(Material for the task Opens)
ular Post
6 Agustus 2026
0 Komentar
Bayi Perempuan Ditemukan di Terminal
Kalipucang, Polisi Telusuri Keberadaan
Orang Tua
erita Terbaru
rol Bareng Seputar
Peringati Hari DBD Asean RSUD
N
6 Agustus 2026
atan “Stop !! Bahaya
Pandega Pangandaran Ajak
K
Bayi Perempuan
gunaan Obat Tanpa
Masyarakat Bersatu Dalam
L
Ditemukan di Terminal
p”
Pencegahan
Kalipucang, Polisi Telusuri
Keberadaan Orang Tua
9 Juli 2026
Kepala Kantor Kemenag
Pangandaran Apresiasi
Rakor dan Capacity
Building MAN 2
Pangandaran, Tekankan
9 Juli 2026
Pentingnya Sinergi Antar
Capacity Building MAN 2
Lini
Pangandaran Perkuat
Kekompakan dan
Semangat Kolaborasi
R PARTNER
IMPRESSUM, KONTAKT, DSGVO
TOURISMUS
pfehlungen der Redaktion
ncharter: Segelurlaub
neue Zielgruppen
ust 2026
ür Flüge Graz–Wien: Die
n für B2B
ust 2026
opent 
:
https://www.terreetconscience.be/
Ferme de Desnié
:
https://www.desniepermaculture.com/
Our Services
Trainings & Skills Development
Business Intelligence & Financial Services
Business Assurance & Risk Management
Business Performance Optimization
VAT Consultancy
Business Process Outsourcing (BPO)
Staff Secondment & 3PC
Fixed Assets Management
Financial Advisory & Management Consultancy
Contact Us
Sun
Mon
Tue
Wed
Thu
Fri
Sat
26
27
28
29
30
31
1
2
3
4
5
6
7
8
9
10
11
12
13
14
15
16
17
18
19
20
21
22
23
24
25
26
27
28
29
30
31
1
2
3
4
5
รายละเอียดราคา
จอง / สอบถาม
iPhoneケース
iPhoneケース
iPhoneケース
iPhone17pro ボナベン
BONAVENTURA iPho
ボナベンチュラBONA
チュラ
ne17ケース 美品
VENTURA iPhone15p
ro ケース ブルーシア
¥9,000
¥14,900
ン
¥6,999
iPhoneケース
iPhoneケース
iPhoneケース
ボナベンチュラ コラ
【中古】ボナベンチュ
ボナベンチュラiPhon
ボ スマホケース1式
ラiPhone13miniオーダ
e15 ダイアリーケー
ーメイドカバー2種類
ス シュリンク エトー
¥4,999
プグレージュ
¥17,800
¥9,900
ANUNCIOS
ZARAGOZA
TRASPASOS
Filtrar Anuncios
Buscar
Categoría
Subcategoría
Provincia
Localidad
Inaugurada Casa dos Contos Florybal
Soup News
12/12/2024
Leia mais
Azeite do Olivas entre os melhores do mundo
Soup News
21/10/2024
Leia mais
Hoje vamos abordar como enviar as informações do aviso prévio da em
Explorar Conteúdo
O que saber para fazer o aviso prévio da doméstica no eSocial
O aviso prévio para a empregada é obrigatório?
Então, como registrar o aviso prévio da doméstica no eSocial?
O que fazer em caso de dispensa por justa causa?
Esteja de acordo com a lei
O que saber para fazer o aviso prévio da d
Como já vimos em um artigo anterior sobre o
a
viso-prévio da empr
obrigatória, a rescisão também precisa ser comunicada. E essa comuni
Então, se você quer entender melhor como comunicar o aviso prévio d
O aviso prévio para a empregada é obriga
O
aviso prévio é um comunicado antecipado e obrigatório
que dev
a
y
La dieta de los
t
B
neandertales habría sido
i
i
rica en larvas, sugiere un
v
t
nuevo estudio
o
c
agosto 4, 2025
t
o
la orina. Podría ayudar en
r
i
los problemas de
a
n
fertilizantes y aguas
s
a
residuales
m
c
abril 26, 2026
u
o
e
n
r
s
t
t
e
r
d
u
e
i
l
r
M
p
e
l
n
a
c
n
(Material for the task Closes)
(Material for the task Opens)
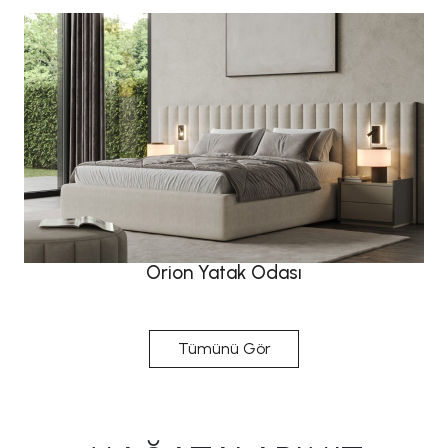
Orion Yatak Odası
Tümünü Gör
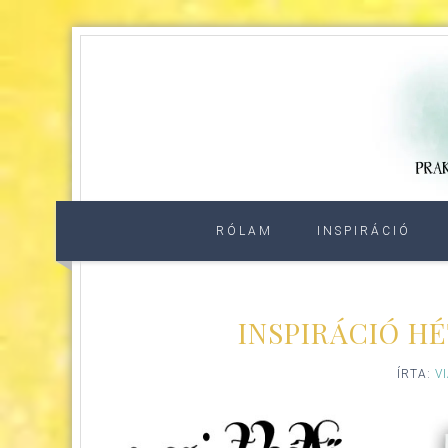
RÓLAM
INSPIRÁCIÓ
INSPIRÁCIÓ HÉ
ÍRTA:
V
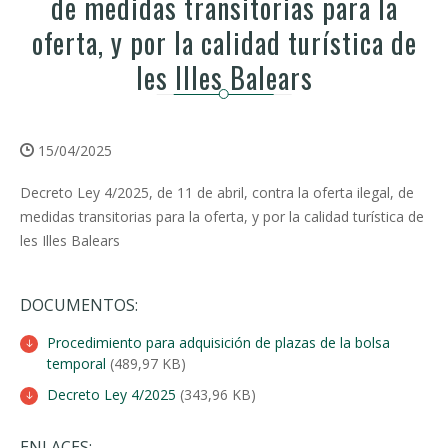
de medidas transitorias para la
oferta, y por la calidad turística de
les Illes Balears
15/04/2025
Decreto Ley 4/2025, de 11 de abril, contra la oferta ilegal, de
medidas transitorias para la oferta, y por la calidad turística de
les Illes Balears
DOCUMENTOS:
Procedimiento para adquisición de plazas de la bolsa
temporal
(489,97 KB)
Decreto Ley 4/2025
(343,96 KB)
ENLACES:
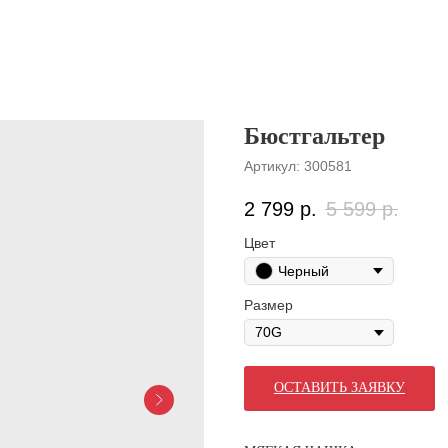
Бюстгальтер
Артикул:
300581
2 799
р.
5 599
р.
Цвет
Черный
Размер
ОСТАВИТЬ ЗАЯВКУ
(Material for the task Closes)
(Material for the task Opens)
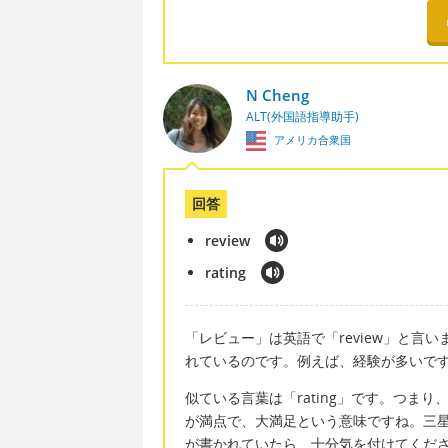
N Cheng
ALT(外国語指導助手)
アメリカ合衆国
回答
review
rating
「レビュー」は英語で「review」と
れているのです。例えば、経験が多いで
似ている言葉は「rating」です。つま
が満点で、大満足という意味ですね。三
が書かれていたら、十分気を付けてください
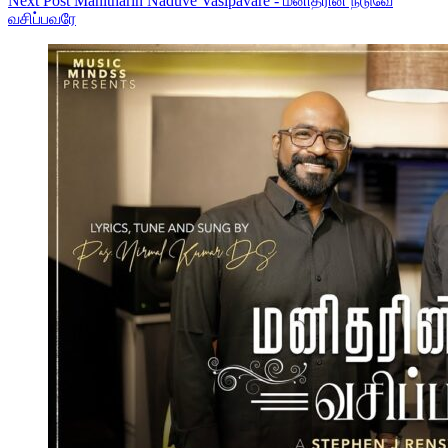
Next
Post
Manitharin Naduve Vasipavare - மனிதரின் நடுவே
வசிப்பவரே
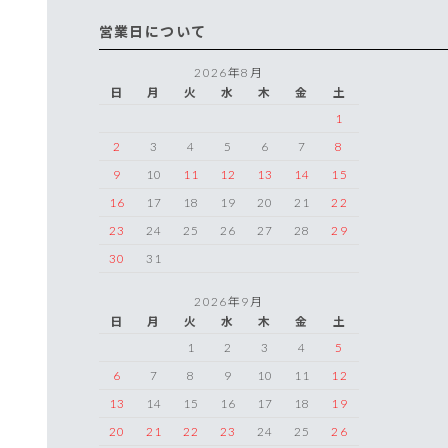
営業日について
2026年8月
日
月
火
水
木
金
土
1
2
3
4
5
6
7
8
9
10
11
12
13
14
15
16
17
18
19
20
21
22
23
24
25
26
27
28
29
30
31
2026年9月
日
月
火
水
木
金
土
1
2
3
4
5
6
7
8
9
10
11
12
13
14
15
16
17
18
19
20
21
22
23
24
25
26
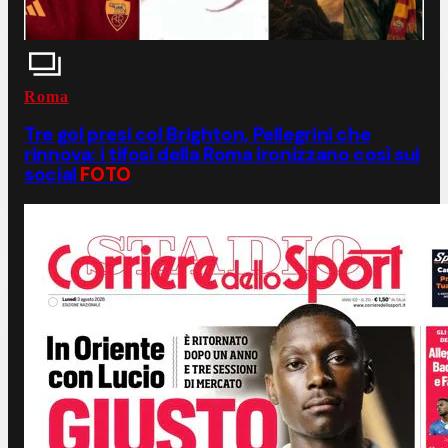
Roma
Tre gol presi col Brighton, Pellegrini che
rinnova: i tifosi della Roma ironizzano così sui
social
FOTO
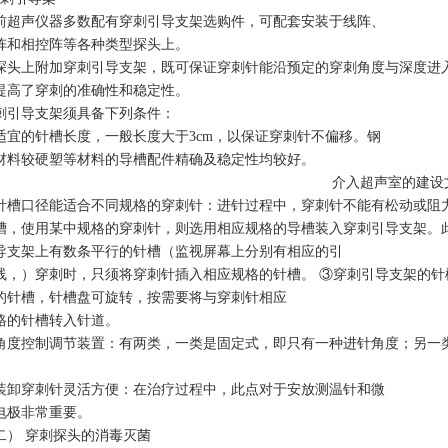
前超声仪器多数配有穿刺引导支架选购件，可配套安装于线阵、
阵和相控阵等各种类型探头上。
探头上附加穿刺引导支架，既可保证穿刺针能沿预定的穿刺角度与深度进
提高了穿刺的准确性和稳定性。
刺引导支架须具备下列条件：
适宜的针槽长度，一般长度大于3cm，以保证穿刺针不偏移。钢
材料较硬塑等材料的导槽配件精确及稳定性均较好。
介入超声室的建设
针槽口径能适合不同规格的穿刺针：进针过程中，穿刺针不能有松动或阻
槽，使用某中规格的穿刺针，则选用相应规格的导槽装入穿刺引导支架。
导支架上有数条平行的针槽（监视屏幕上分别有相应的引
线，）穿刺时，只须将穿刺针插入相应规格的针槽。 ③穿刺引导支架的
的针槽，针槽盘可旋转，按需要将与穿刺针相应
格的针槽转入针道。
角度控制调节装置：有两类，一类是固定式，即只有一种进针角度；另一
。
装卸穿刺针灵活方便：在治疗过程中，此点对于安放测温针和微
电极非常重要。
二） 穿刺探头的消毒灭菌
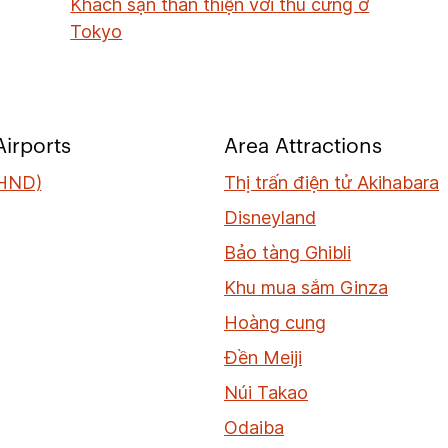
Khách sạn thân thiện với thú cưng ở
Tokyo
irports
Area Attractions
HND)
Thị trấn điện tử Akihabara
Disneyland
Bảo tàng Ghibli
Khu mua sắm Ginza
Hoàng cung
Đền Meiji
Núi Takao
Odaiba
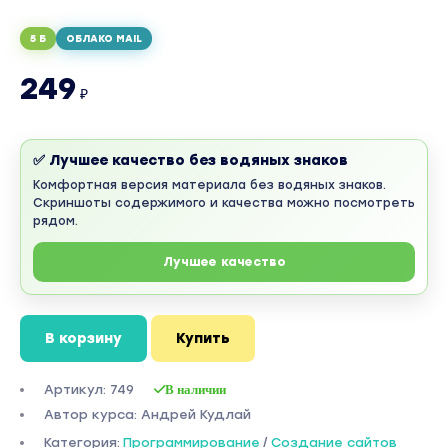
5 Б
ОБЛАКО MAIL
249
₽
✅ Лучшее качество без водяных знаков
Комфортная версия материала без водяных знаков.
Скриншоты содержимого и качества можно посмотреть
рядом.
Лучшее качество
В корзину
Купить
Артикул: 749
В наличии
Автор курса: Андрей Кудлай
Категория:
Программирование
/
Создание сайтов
(Material for the task Closes)
What needs to be done:
Show me every line of the entries above that holds "obrigatório".

Your response:
O aviso prévio para a empregada é obrigatório?
aviso prévio é um comunicado antecipado e obrigatório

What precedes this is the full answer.